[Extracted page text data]
◇ ◇ ◇ ◇ ◇
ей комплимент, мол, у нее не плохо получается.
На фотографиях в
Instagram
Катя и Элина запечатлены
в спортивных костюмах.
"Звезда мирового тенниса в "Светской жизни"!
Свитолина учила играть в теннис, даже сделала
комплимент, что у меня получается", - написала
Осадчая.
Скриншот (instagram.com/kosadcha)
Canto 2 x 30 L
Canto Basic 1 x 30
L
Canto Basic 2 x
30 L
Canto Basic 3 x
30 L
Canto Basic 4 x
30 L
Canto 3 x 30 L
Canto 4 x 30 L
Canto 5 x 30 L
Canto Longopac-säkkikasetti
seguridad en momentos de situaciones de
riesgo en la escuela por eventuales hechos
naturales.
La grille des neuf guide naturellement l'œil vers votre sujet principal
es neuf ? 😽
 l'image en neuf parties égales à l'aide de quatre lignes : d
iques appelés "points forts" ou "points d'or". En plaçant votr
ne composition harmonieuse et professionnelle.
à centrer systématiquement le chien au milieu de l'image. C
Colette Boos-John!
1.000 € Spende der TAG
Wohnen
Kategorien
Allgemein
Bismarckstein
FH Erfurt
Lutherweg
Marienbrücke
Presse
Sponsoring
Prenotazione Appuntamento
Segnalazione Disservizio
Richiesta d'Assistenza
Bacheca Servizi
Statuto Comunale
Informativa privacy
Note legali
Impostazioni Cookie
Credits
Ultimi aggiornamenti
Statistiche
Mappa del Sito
◇ ◇ ◇ ◇ ◇
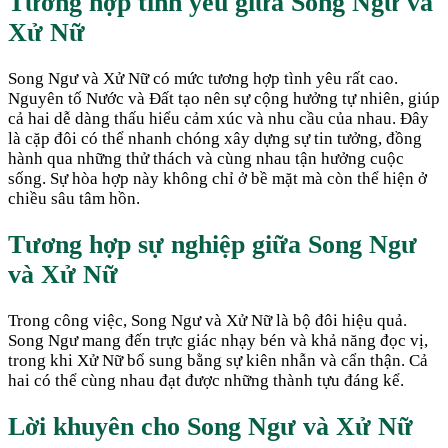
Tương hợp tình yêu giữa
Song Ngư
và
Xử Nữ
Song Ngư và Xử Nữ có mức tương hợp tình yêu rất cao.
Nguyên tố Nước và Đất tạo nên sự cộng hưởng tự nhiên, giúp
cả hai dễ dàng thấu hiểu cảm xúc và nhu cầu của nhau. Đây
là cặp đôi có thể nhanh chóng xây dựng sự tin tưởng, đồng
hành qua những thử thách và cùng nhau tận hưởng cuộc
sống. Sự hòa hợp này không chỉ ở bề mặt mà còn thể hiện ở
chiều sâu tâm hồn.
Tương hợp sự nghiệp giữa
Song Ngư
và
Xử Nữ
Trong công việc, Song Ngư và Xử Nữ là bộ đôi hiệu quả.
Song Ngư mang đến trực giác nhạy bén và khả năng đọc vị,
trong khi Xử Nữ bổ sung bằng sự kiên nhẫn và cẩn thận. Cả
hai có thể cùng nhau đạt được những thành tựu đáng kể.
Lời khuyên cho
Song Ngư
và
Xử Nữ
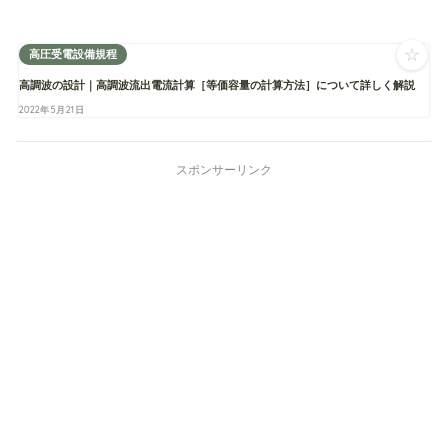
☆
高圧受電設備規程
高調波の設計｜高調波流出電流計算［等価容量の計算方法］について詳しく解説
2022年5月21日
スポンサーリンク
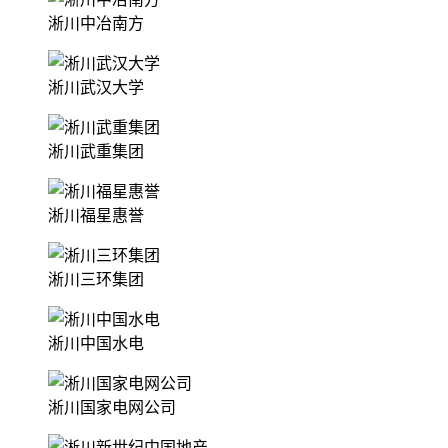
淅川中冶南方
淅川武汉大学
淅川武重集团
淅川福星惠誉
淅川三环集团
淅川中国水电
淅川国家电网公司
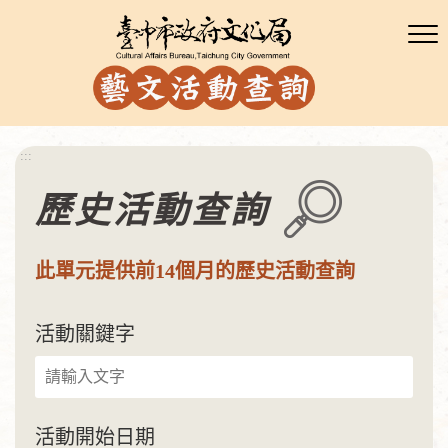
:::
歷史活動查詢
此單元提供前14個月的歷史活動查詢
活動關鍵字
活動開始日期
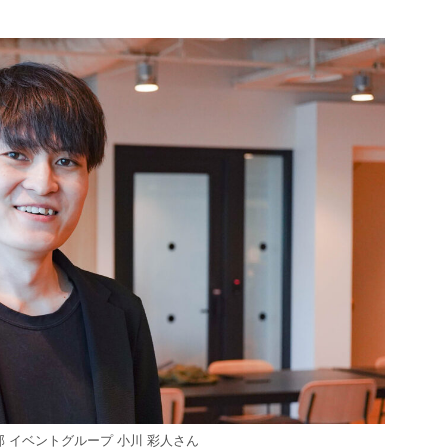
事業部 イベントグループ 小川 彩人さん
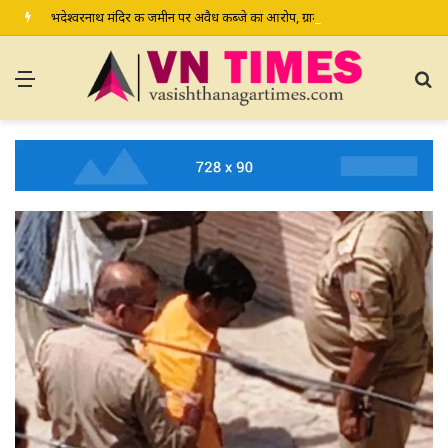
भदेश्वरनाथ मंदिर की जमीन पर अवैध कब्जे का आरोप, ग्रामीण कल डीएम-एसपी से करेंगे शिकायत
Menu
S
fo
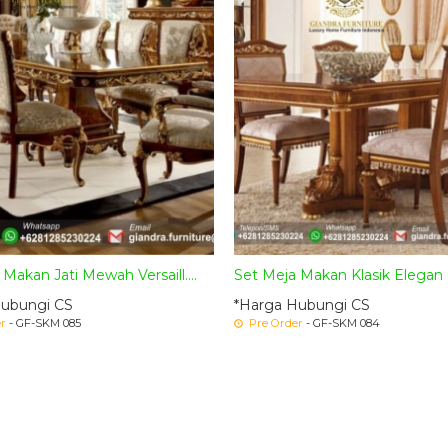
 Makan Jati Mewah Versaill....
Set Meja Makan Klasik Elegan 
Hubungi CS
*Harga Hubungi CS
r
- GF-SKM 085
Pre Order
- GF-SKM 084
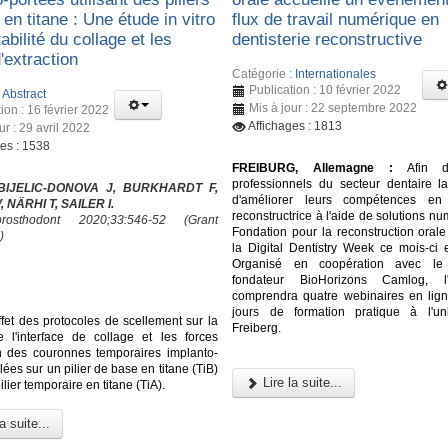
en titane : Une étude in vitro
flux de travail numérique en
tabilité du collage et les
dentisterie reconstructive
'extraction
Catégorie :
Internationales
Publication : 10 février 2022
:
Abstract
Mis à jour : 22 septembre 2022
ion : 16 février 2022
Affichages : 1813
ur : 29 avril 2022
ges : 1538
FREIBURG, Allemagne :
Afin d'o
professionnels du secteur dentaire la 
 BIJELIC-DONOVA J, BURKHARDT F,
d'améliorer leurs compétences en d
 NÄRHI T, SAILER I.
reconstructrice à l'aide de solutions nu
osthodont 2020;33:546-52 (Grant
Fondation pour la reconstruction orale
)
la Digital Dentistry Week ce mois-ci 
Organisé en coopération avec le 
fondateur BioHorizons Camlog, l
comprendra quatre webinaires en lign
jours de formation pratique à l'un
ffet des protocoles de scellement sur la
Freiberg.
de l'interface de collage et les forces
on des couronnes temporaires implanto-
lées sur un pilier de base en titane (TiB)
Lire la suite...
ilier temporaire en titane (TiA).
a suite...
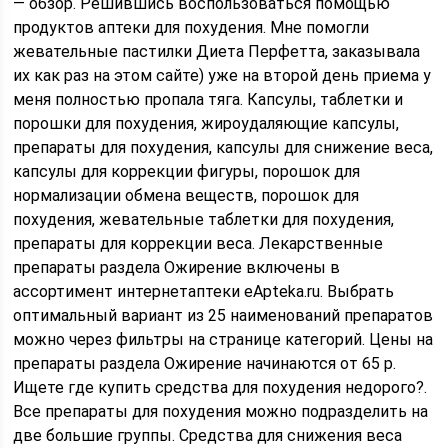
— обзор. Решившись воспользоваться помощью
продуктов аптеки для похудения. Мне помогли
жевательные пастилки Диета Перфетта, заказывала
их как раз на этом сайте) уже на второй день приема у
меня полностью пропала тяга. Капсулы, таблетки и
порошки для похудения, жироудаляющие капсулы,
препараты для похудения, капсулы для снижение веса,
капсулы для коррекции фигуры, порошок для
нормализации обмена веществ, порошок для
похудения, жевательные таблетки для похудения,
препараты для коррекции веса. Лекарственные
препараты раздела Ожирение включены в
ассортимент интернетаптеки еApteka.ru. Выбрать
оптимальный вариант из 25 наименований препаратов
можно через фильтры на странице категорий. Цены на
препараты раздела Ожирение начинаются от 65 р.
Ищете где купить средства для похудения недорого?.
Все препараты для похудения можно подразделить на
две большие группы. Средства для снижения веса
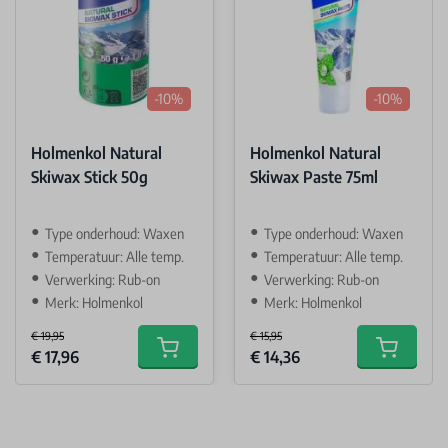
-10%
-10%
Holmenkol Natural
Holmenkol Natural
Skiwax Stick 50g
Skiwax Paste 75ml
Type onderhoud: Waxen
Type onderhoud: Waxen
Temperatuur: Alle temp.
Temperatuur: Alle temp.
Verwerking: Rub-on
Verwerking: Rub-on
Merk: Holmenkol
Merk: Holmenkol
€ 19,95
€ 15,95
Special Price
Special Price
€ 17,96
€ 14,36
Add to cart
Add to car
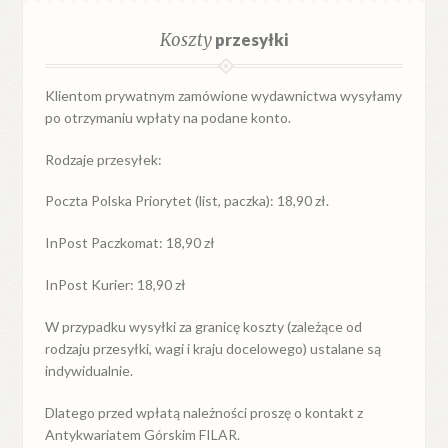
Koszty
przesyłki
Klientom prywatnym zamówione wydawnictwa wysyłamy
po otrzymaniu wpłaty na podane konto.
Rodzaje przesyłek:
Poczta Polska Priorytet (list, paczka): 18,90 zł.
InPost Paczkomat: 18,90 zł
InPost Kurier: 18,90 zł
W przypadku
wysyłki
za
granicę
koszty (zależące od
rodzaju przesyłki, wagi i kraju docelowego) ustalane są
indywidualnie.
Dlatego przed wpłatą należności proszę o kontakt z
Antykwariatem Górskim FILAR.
◇ ◇ ◇ ◇ ◇
● **WHAT YOU NEED TO DO**:
From the entries above, extract only the lines running from the one containing "Statuto Comunale" through the one containing "Mappa del Sito", inclusive.

● **PROBLEM SOLUTION**:
Statuto Comunale
Informativa privacy
Note legali
Impostazioni Cookie
Credits
Ultimi aggiornamenti
Statistiche
Mappa del Sito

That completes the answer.